Why am I closing my Etsy shop?
Basically, for one simple reason: I pay Etsy more money than I make in sales and that is about to get worse. Let’s deal with the last bit first: why is that about to get worse? Well, Etsy is affected by the VAT mess that the EU put in place last year. I live in the EU, so Etsy are about to start charging me VAT on top of all the fees. That means every product listing fee increases by 20%, every time I sell something, I pay Etsy an extra 20% of their fee. All my advertising fees increase by 20%. What do I get for this extra money? Absolutely nothing. What choices do I have? Either to swallow the loss, or put my prices up to cover it, which means I risk becoming uncompetitive with all the US sellers who don’t have to pay VAT. If you are confused by this (who isn’t?), then you can find out a bit more about EU VAT in this blog that I wrote last year.
So, how come I end up paying Etsy more than I sell? Well, this could be a factor of my own incompetence. Perhaps I haven’t done my market research, so my shop is full of products that nobody wants to buy (not true: I have made around 100 sales and I have several hundred followers – these are all people who are ‘interested’ in my shop). Perhaps my product descriptions, photos or prices are wrong, so in spite of having a lot of admirers, I’m somehow not managing to convert these people to buy my products. This may well be true. Perhaps I’m just not getting enough people to look at my shop: after all, marketing is all about the ‘funnel effect’…of all the people that look at your shop, a small percentage will think about buying your product and an even smaller percentage will actually make the purchase. So it’s a numbers game really: the more people who know you are there, the higher the chance of making a sale. Or is it? Is it better to have just a few people, but have all those people genuinely interested in you? So, I could increase my advertising budget to try and get myself seen by more people, but that may be throwing good money after bad: it still doesn’t guarantee any sales.

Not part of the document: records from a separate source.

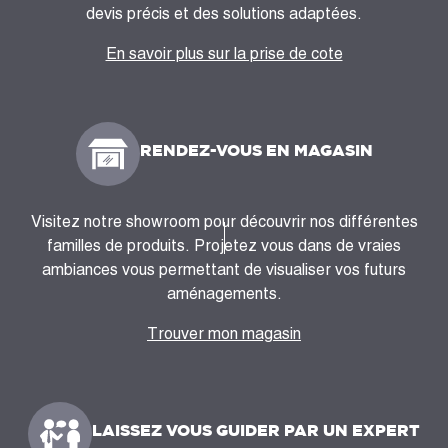
devis précis et des solutions adaptées.
En savoir plus sur la prise de cote
RENDEZ-VOUS EN MAGASIN
Visitez notre showroom pour découvrir nos différentes
familles de produits. Projetez vous dans de vraies
ambiances vous permettant de visualiser vos futurs
aménagements.
Trouver mon magasin
LAISSEZ VOUS GUIDER PAR UN EXPERT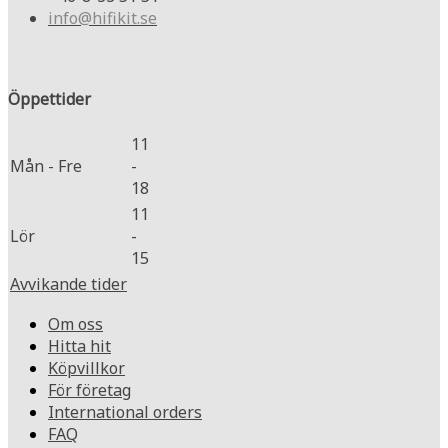
info@hifikit.se
Öppettider
11
Mån - Fre
-
18
11
Lör
-
15
Avvikande tider
Om oss
Hitta hit
Köpvillkor
För företag
International orders
FAQ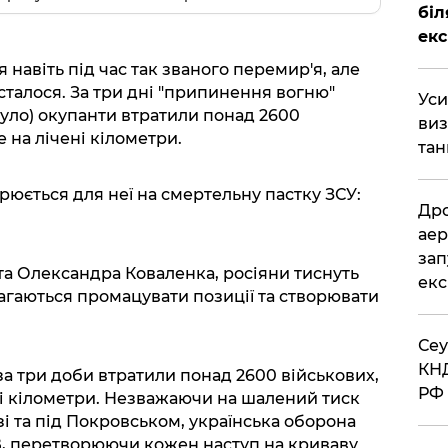
біл
екс
 навіть під час так званого перемир'я, але
сталося. За три дні "припинення вогню"
​Ус
було) окупанти втратили понад 2600
виз
 на лічені кілометри.
тан
юється для неї на смертельну пастку ЗСУ:
​Др
аер
зап
та Олександра Коваленка, росіяни тиснуть
екс
магаються промацувати позиції та створювати
​Се
КНД
 за три доби втратили понад 2600 військових,
РФ 
і кілометри. Незважаючи на шалений тиск
і та під Покровськом, українська оборона
, перетворюючи кожен наступ на криваву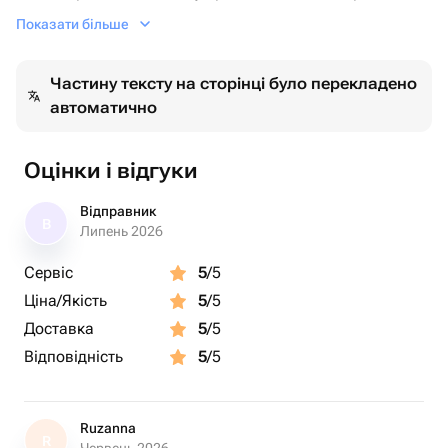
эвкалипта.
Показати більше
Частину тексту на сторінці було перекладено
автоматично
Оцінки і відгуки
Відправник
В
Липень 2026
Сервіс
5
/5
Ціна/Якість
5
/5
Доставка
5
/5
Відповідність
5
/5
Ruzanna
R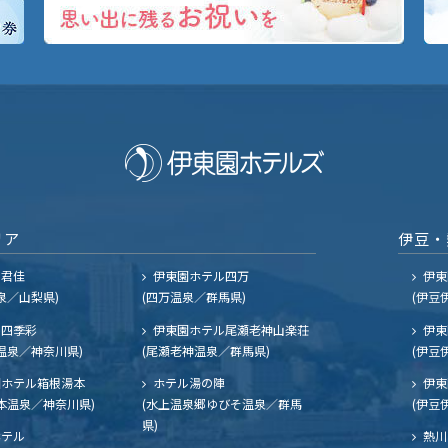
リア
伊豆・
ル君佳
伊東園ホテル四万
伊東
泉／山梨県)
(四万温泉／群馬県)
(伊豆
四季彩
伊東園ホテル尾瀬老神山楽荘
伊東
温泉／神奈川県)
(尾瀬老神温泉／群馬県)
(伊豆
ホテル箱根湯本
ホテル湯の陣
伊東
本温泉／神奈川県)
(水上温泉郷ゆびそ温泉／群馬
(伊豆
県)
ホテル
熱川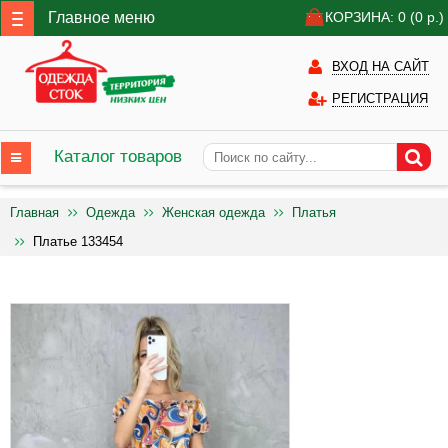
Главное меню
КОРЗИНА: 0
(0
р.)
ВХОД НА САЙТ
РЕГИСТРАЦИЯ
Каталог товаров
Главная
Одежда
Женская одежда
Платья
Платье 133454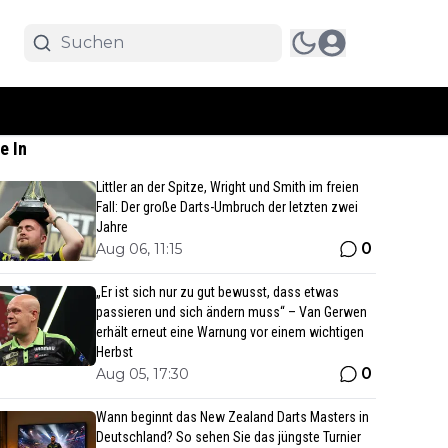
e In
Littler an der Spitze, Wright und Smith im freien
Fall: Der große Darts-Umbruch der letzten zwei
Jahre
0
Aug 06, 11:15
„Er ist sich nur zu gut bewusst, dass etwas
passieren und sich ändern muss“ – Van Gerwen
erhält erneut eine Warnung vor einem wichtigen
Herbst
0
Aug 05, 17:30
Wann beginnt das New Zealand Darts Masters in
Deutschland? So sehen Sie das jüngste Turnier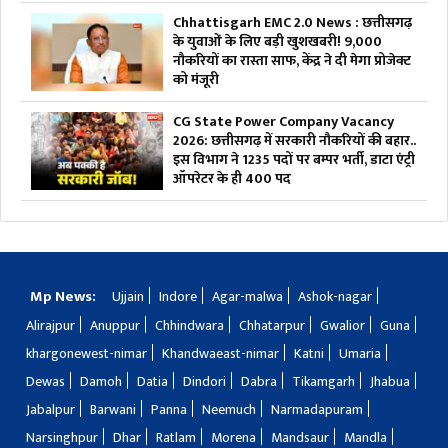
Chhattisgarh EMC 2.0 News : छत्तीसगढ़
के युवाओं के लिए बड़ी खुशखबरी! 9,000
नौकरियों का रास्ता साफ, केंद्र ने दी मेगा प्रोजेक्ट
को मंजूरी
CG State Power Company Vacancy
2026: छत्तीसगढ़ में सरकारी नौकरियों की बहार..
इस विभाग ने 1235 पदों पर बम्पर भर्ती, डाटा एंट्री
ऑपरेटर के ही 400 पद
Mp News:
Ujjain
Indore
Agar-malwa
Ashok-nagar
Alirajpur
Anuppur
Chhindwara
Chhatarpur
Gwalior
Guna
khargonewest-nimar
Khandwaeast-nimar
Katni
Umaria
Dewas
Damoh
Datia
Dindori
Dabra
Tikamgarh
Jhabua
Jabalpur
Barwani
Panna
Neemuch
Narmadapuram
Narsinghpur
Dhar
Ratlam
Morena
Mandsaur
Mandla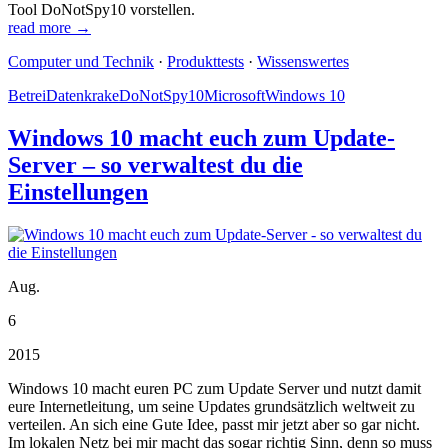
Tool DoNotSpy10 vorstellen.
read more →
Computer und Technik
·
Produkttests
·
Wissenswertes
Betrei
Datenkrake
DoNotSpy10
Microsoft
Windows 10
Windows 10 macht euch zum Update-
Server – so verwaltest du die
Einstellungen
Aug.
6
2015
Windows 10 macht euren PC zum Update Server und nutzt damit
eure Internetleitung, um seine Updates grundsätzlich weltweit zu
verteilen. An sich eine Gute Idee, passt mir jetzt aber so gar nicht.
Im lokalen Netz bei mir macht das sogar richtig Sinn, denn so muss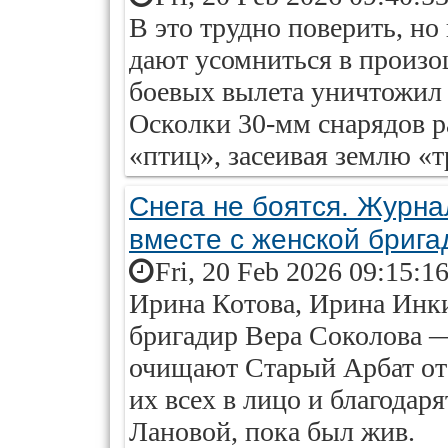
В это трудно поверить, но
дают усомниться в произо
боевых вылета уничтожил
Осколки 30-мм снарядов р
«птиц», засеивая землю «
Снега не боятся. Журн
вместе с женской брига
Fri, 20 Feb 2026 09:15:1
Ирина Котова, Ирина Инк
бригадир Вера Соколова 
очищают Старый Арбат от 
их всех в лицо и благодаря
Лановой, пока был жив.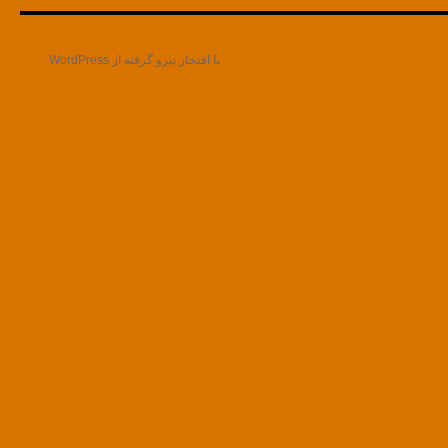
با افتخار نیرو گرفته از WordPress.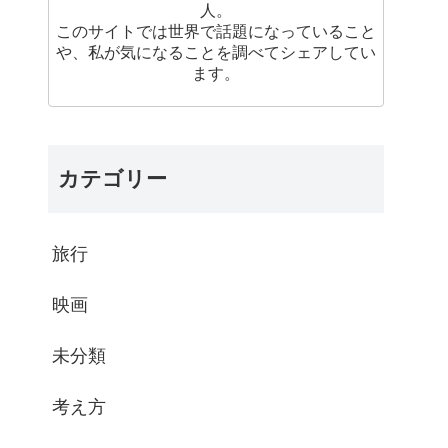
人。
このサイトでは世界で話題になっていること
や、私が気になることを調べてシェアしてい
ます。
カテゴリー
旅行
映画
未分類
考え方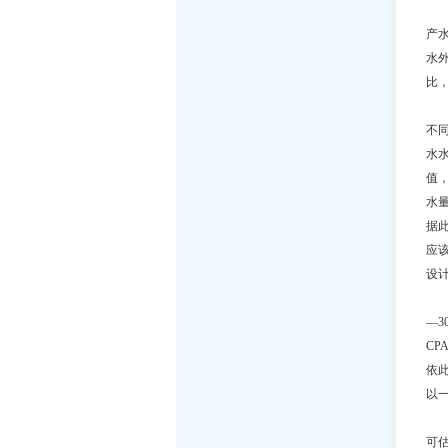
膜
产
水
比
为
不
水
值
水
据
应该
设
查找
—
CP
依此
以一
如
可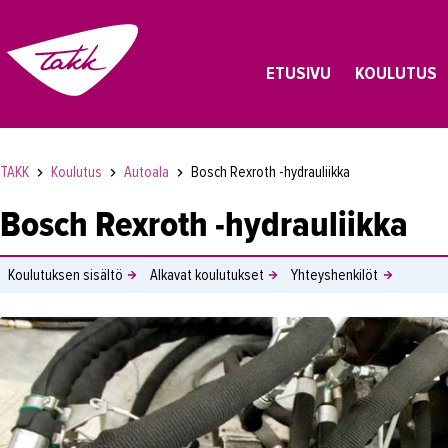
ETUSIVU
KOULUTUS
TAKK
Koulutus
Autoala
Bosch Rexroth -hydrauliikka
Bosch Rexroth -hydrauliikka
Koulutuksen sisältö
Alkavat koulutukset
Yhteyshenkilöt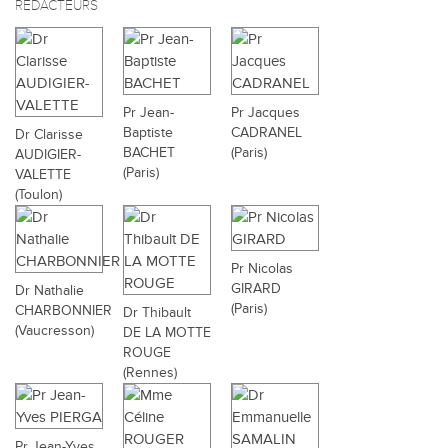
RÉDACTEURS
Pr Jean-
Pr Jacques
Baptiste
CADRANEL
Dr Clarisse
BACHET
(Paris)
AUDIGIER-
(Paris)
VALETTE
(Toulon)
Pr Nicolas
GIRARD
Dr Nathalie
(Paris)
CHARBONNIER
Dr Thibault
(Vaucresson)
DE LA MOTTE
ROUGE
(Rennes)
Pr Jean-Yves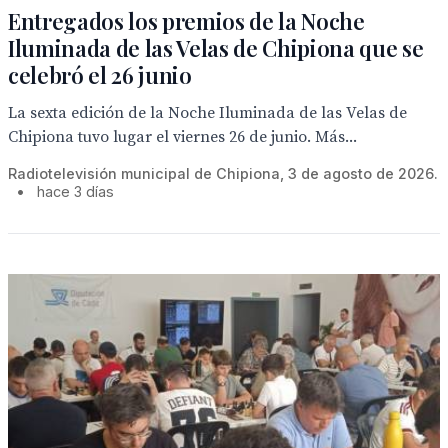
Entregados los premios de la Noche
Iluminada de las Velas de Chipiona que se
celebró el 26 junio
La sexta edición de la Noche Iluminada de las Velas de
Chipiona tuvo lugar el viernes 26 de junio. Más...
Radiotelevisión municipal de Chipiona, 3 de agosto de 2026.
•
hace 3 días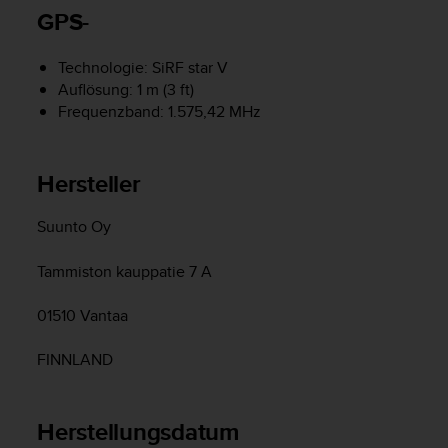
s
GPS-
s
i
b
Technologie: SiRF star V
i
Auflösung: 1 m (3 ft)
l
Frequenzband: 1.575,42 MHz
i
t
y
Hersteller
G
u
i
Suunto Oy
d
e
Tammiston kauppatie 7 A
l
i
01510 Vantaa
n
e
FINNLAND
s
(
W
Herstellungsdatum
C
A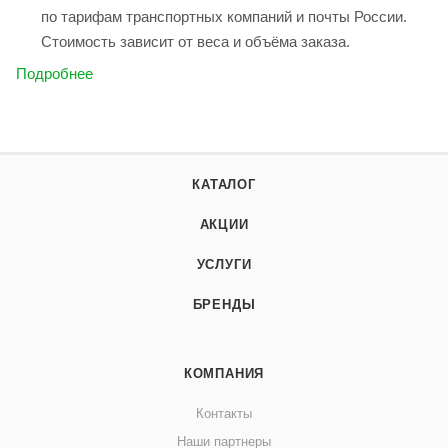
по тарифам транспортных компаний и почты России.
Стоимость зависит от веса и объёма заказа.
Подробнее
КАТАЛОГ
АКЦИИ
УСЛУГИ
БРЕНДЫ
КОМПАНИЯ
Контакты
Наши партнеры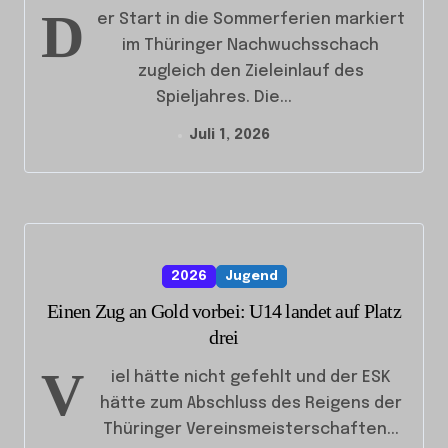
D
er Start in die Sommerferien markiert
im Thüringer Nachwuchsschach
zugleich den Zieleinlauf des
Spieljahres. Die...
Juli 1, 2026
2026
Jugend
Einen Zug an Gold vorbei: U14 landet auf Platz
drei
V
iel hätte nicht gefehlt und der ESK
hätte zum Abschluss des Reigens der
Thüringer Vereinsmeisterschaften...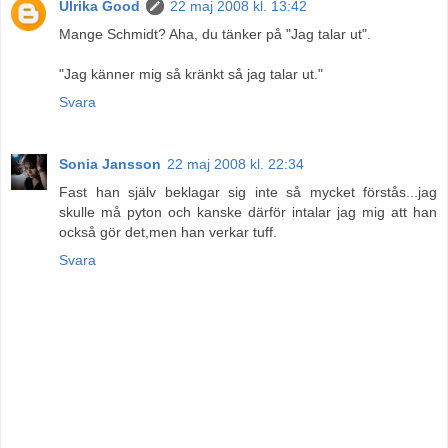
Ulrika Good
22 maj 2008 kl. 13:42
Mange Schmidt? Aha, du tänker på "Jag talar ut".
"Jag känner mig så kränkt så jag talar ut."
Svara
Sonia Jansson
22 maj 2008 kl. 22:34
Fast han själv beklagar sig inte så mycket förstås...jag
skulle må pyton och kanske därför intalar jag mig att han
också gör det,men han verkar tuff.
Svara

I may be missing a trick, but as far as I can see, Etsy doesn’t allow me to ‘speak’ to my potential customers, beyond my shop description, personal biography and product description. Whereas on my own website, I can also write a blog, so people can follow my work and get to know me. I can build a list of people who subscribe to my newsletter because they are interested in me and my product. I don’t have to pay to list my own products, or pay anyone to sell them. I still have the option of paying for advertising through a third party (eg Facebook or Google), but I am much more in control of the process. Basically, Etsy makes money out of all its sellers whether they sell anything or not. As a seller, or potential seller, you may feel pressure to be on Etsy ‘because everyone who is anyone has an Etsy shop.’ There may be people out there who are willing to buy through Etsy because it is a ‘trusted’ brand, but who would feel a little unsure about buying direct from the crafter’s own website. I don’t know, but I do know that every rational business advice says it’s a really silly idea to pay out on anything for no return. So that’s why I’ve taken the decision to close my Etsy shop at the end of April 2016. My main focus has always been my own website and I make a lot, lot more sales through it than I ever did through Etsy. It costs me a lot less to run and yes, whatever forum on which you sell, you need to put in a lot of hours of marketing, so I don’t have time to do this on both sites, therefore Etsy will be the one to go because it costs me more to run.